Task to complete: Without including any pictures, reproduce the full listing exactly.

Information given:
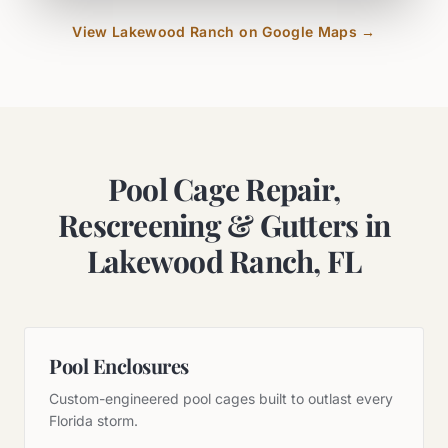
View
Lakewood Ranch
on Google Maps →
Pool Cage Repair,
Rescreening & Gutters in
Lakewood Ranch, FL
Pool Enclosures
Custom-engineered pool cages built to outlast every
Florida storm.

Response area:
View
Lakewood Ranch
on Google Maps →
Pool Cage Repair,
Rescreening & Gutters in
Lakewood Ranch, FL
Pool Enclosures
Custom-engineered pool cages built to outlast every
Florida storm.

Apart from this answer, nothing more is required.